Un nouveau tour est donné à la causerie. Chacun à son tour place Fleda sur la sellette, et chacune de ses réponses, même les plus insignifiantes, est commentée avec une remarquable avidité. On la met au pied du mur pour savoir si elle préfère le séjour de New-York à celui de Queechy. Ici, miss Lucy reprend la parole :

« — J’aimerais à parcourir plus d’un pays, dit-elle tout à coup, paraissant pour la première fois destiner ses précieuses remarques à l’attention spéciale de Fleda. Rien ne rend les gens aussi comme il faut.

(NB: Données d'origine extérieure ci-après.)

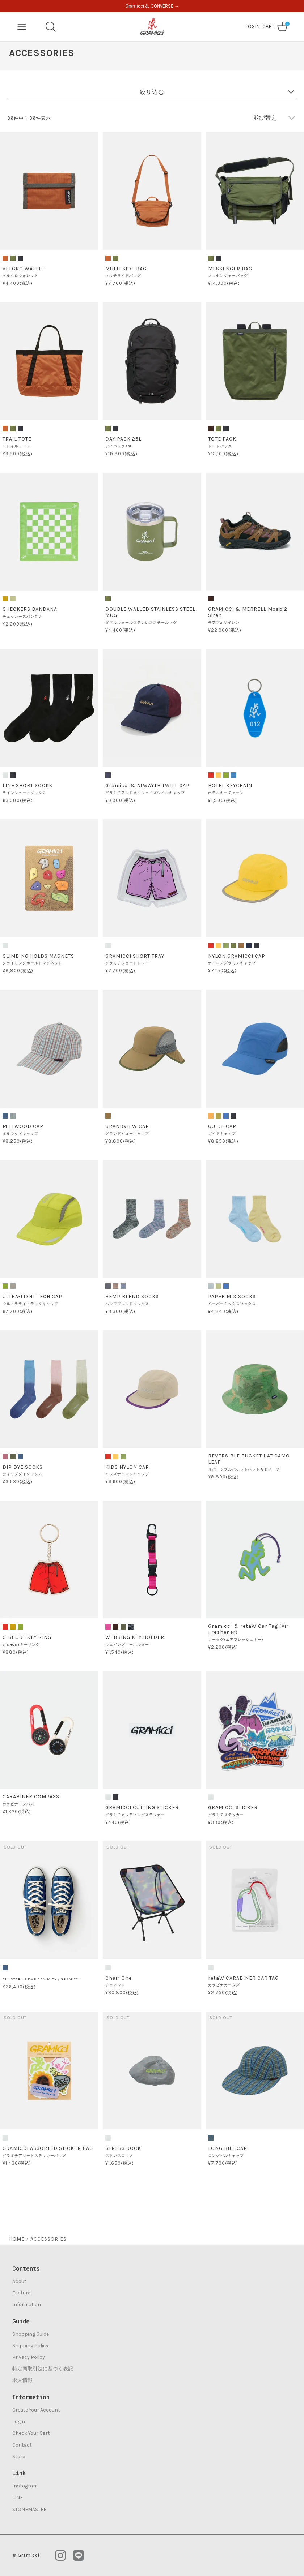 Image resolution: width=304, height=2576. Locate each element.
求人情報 (22, 2380)
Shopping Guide (30, 2334)
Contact (22, 2445)
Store (18, 2456)
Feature (21, 2293)
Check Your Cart (31, 2433)
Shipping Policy (30, 2346)
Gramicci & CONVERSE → (152, 6)
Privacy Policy (28, 2357)
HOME (17, 2239)
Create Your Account (36, 2410)
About (19, 2281)
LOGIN (252, 26)
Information (26, 2304)
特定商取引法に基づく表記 (42, 2369)
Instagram (25, 2486)
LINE (17, 2497)
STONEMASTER (29, 2509)
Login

J’ai déjà remarqué ceci en plusieurs rencontres.

« Malgré tout ce que cette profession de foi pouvait avoir d’encourageant, Fleda ne se sentit pas en état de demander à Lucy si elle ne voudrait pas expérimenter par elle-même, chez les Rossitur, la justesse de son observation. Une nouvelle surprise lui était réservée. La première question que lui adressa Lucy fut pour savoir - si elle n’avait jamais étudié les mathématiques.

« — Non, répondit Fleda. Et vous ?

« — Oh ! moi… certainement. Nous étions ici quelques-unes qui voulions les apprendre, et il y a longtemps que nous avons mis cette étude en train. C’est, pour le développement de la pensée, la plus excell…

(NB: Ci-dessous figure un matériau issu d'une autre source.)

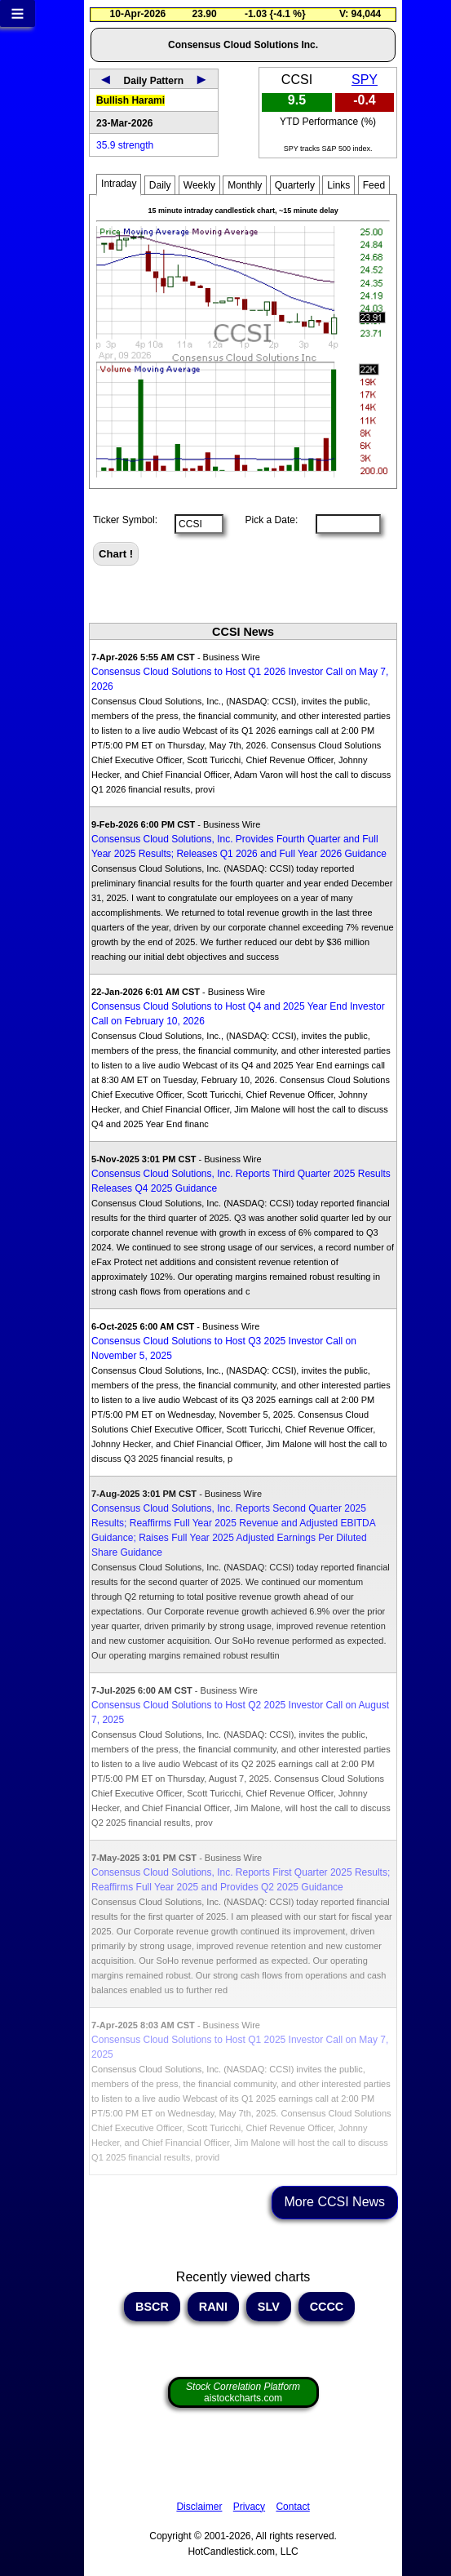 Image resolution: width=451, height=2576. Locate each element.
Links (338, 185)
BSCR (152, 2306)
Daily (160, 185)
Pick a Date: (266, 520)
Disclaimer (199, 2506)
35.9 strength (124, 145)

« Ici l’entretien fut brusquement interrompu par mistress Barns, la directrice des travaux, qui, voyant rentrer la troisième sœur :

« — J’espère, Hannah, s’écria-t-elle, que vous n’avez pas fait le pain avec ces mains noires que je vous vois.

« — En vérité, madame, répondit la jeune fille, je les ai d’abord bien lavées, puis j’ai fait le pain, et ceci même n’a pu les nettoyer comme il faut.

« — Est-ce que vous regardez les étoiles, vous aussi, Hannah ? demanda mistress Douglass, dont la question souleva un murmure moqueur et des rires étouffés… »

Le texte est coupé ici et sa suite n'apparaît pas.